The daughter of a small town physician, she was born Betty Jeanne Grayson in a hospital at Little Rock. Her family lived in McGehee, Arkansas, where she was reared until they moved to Little Rock. She had been singing and dancing since childhood and after graduation from high school in Little Rock, she went to study drama at a woman's college in Bryn Mawr, Pennsylvania before completing her education at the University of Texas at Austin. While at university she met and married Bob Davis, with whom she had a daughter.
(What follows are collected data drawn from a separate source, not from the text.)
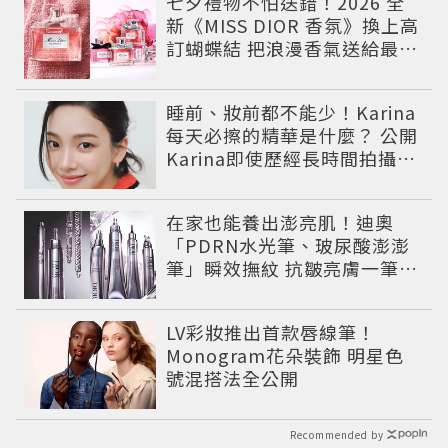
七夕禮物不怕送錯！2026 全
新《MISS DIOR 香氛》換上高
訂蝴蝶結 把浪漫香氣送給最重
要的人
睡前、妝前都不能少！Karina
每天必擦的精華是什麼？ 公開
Karina即使歷經長時間拍攝肌
膚依然維持透亮的香奈兒1號
紅色山茶花系列保養儀式。
在家也能養出澎亮肌！迪奧
「PDRN水光筆、玻尿酸澎澎
筆」瞬效撫紋 抗皺亮膚一筆有
感
LV彩妝推出首款唇線筆！
Monogram花朵裝飾 明星色
號混搭法全公開
Recommended by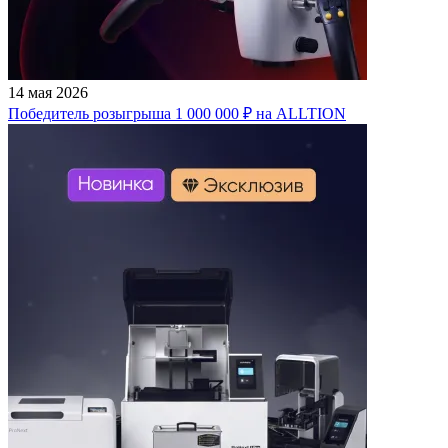
14 мая 2026
Победитель розыгрыша 1 000 000 ₽ на ALLTION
She and her husband moved to Hollywood to pursue a career in motion pictures and in 1947, as "Gail Davis," she made her motion picture debut in a comedy film short. She then appeared in minor roles in another four films until landing a supporting role under star Roy Rogers in a 1948 Western film called The Far Frontier. Between then and 1953, Davis appeared in more than three dozen films, all but three of which were in the Western genre, including fourteen films with the singing cowboy star, Gene Autry. In 1950, she began to guest star in television Westerns, notably in the Lone Ranger and The Cisco Kid series plus more than a dozen appearances on the Gene Autry Show.
Between 1954 and 1956, Davis starred in the Annie Oakley television series on the ABC network. Her costars were Brad Johnson as Deputy Lofty Craig and Jimmy Hawkins as her younger brother, Tagg Oakley. An adroit horseback rider, Davis also toured North America in Gene Autry's travelling rodeo. She appeared in The Gene Autry Show too.
After her retirement from the entertainment business, Davis made guest appearances at western memorabilia shows and film festivals.
Gail Davis died of cancer in Los Angeles. She was interred there in Forest Lawn - Hollywood Hills Cemetery.
For her contribution to the television industry, Gail Davis has a star on the Hollywood Walk of Fame at 6385 Hollywood Blvd. In 2004, she was posthumously inducted into the National Cowgirl Museum and Hall of Fame in Fort Worth.